Output exactly the lines that run from the line with "女性専用サロンのエステティシャン" to the end of the material, both ends included, and no other lines.

========

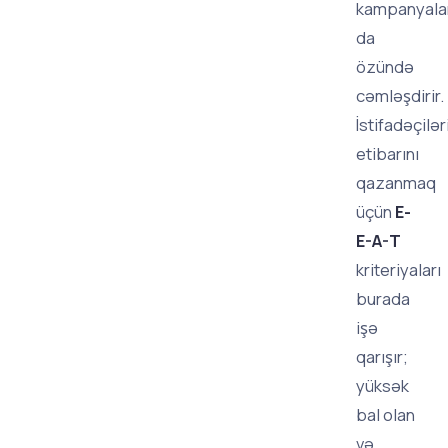
kampanyalar
da
özündə
cəmləşdirir.
İstifadəçilər
etibarını
qazanmaq
üçün
E-
E-A-T
kriteriyaları
burada
işə
qarışır;
yüksək
bal olan
və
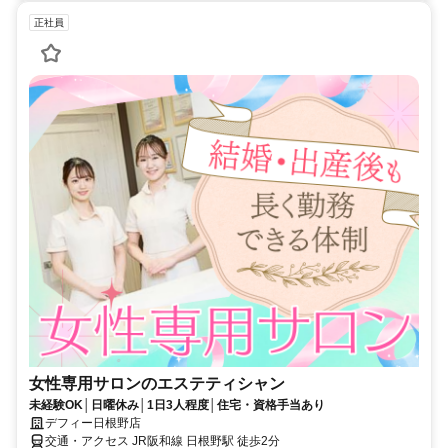
正社員
女性専用サロンのエステティシャン
未経験OK│日曜休み│1日3人程度│住宅・資格手当あり
デフィー日根野店
交通・アクセス JR阪和線 日根野駅 徒歩2分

========

Response box »
女性専用サロンのエステティシャン
未経験OK│日曜休み│1日3人程度│住宅・資格手当あり
デフィー日根野店
交通・アクセス JR阪和線 日根野駅 徒歩2分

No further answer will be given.